Я присматриваюсь к воину повнимательнее. В его глазах пляшут огоньки провокации.
— Не ложь. Но увы, добрые люди не желают понимать, что им не нужно потреблять продукты алхимии в таких количествах, в которых они её берут. Человеческое тело — сложный конструкт, сложнее набора шестерёнок. Любое изменение может исправить дисбаланс — или усугубить его.
— Даже если употребят идеальный символ?
Я поднимаю бровь. Господарь подходит к запотевшему стеклу и неспешно, аккуратно проводит пальцем. Две дуги на излётах прямой, круг. Алхимическая монада. Символ эталонной материи. Остаётся только тихо опешить. Может, я и отравил окружающим мозг разговорами об абсолюте, но мало кто из них соизволил рыться в полузабытых и полуеретических книгах в поисках тамги, означающей этот элемент.
— Особым эдиктом алхимического круга нам запрещено проводить опыты над взаимодействием эталона и живой плоти.

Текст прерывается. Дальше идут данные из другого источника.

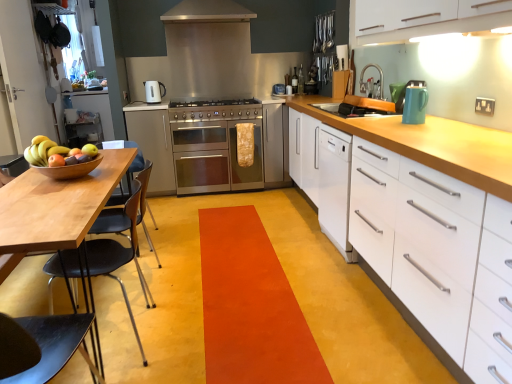 Question: Does white matte cabinet at right, positioned as the first cabinetry in right-to-left order, have a lesser height compared to stainless steel oven at center, which is counted as the 2th cabinetry, starting from the right?

Choices:
 (A) yes
 (B) no

Answer: (B)

Question: Does white matte cabinet at right, positioned as the 3th cabinetry in back-to-front order, have a greater width compared to stainless steel oven at center, which is counted as the 2th cabinetry, starting from the right?

Choices:
 (A) yes
 (B) no

Answer: (B)

Question: From a real-world perspective, is white matte cabinet at right, positioned as the first cabinetry in right-to-left order, beneath stainless steel oven at center, placed as the second cabinetry when sorted from front to back?

Choices:
 (A) no
 (B) yes

Answer: (B)

Question: From the image's perspective, is white matte cabinet at right, which ranks as the 1th cabinetry in front-to-back order, on top of stainless steel oven at center, placed as the second cabinetry when sorted from front to back?

Choices:
 (A) no
 (B) yes

Answer: (A)

Question: Does white matte cabinet at right, which ranks as the 1th cabinetry in front-to-back order, contain stainless steel oven at center, which is counted as the 2th cabinetry, starting from the right?

Choices:
 (A) yes
 (B) no

Answer: (B)

Question: From the image's perspective, is shiny wooden bowl at left positioned above or below white glossy cabinet at upper left, marked as the 1th cabinetry in a left-to-right arrangement?

Choices:
 (A) below
 (B) above

Answer: (A)

Question: Based on their sizes in the image, would you say shiny wooden bowl at left is bigger or smaller than white glossy cabinet at upper left, which ranks as the 3th cabinetry in right-to-left order?

Choices:
 (A) small
 (B) big

Answer: (A)

Question: Looking at their shapes, would you say shiny wooden bowl at left is wider or thinner than white glossy cabinet at upper left, the 1th cabinetry positioned from the back?

Choices:
 (A) wide
 (B) thin

Answer: (B)

Question: Based on their positions, is shiny wooden bowl at left located to the left or right of white glossy cabinet at upper left, acting as the third cabinetry starting from the front?

Choices:
 (A) left
 (B) right

Answer: (B)

Question: From the image's perspective, is stainless steel oven at center, the 2th cabinetry positioned from the back, located above or below black plastic chair at left?

Choices:
 (A) below
 (B) above

Answer: (B)

Question: Does point (161, 130) appear closer or farther from the camera than point (101, 231)?

Choices:
 (A) farther
 (B) closer

Answer: (A)

Question: Based on their positions, is stainless steel oven at center, which is counted as the 2th cabinetry, starting from the right, located to the left or right of black plastic chair at left?

Choices:
 (A) right
 (B) left

Answer: (B)

Question: In terms of height, does stainless steel oven at center, which is counted as the 2th cabinetry, starting from the right, look taller or shorter compared to black plastic chair at left?

Choices:
 (A) short
 (B) tall

Answer: (B)

Question: Looking at the image, does wooden bowl at left seem bigger or smaller compared to stainless steel oven at center, which is counted as the second cabinetry, starting from the left?

Choices:
 (A) small
 (B) big

Answer: (A)

Question: In the image, is wooden bowl at left positioned in front of or behind stainless steel oven at center, the 2th cabinetry positioned from the back?

Choices:
 (A) behind
 (B) front

Answer: (B)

Есть определенные границы, которые лучше не переходить. Иначе...
— Да, да. Дымы и огни Баредиола прекрасно видны из главной башни моего замка. Когда алхимический уголь вновь разгорается в глубине проклятой печки.
Алхимический уголь был благословлением и бедой учёных последних лет. Он мог отдавать жар и энергию годами, но, вместе с ней — насыщал железо и плоть скверной. А ещё — умудрялся взрываться при неосторожном обращении. И от огня в пепел стирались города, деревья искривлялись от жара, а всё живое превращалось в люфенов — жалкое подобие себя бывших. Объятых демонами, физически ущербных безумцев, ненавидящих всё живое.
— Никто не знает, не окажет ли такое же влияние Абсолют в высоких концентрациях. И вообще — будет ли достаточно стабильно его вещество.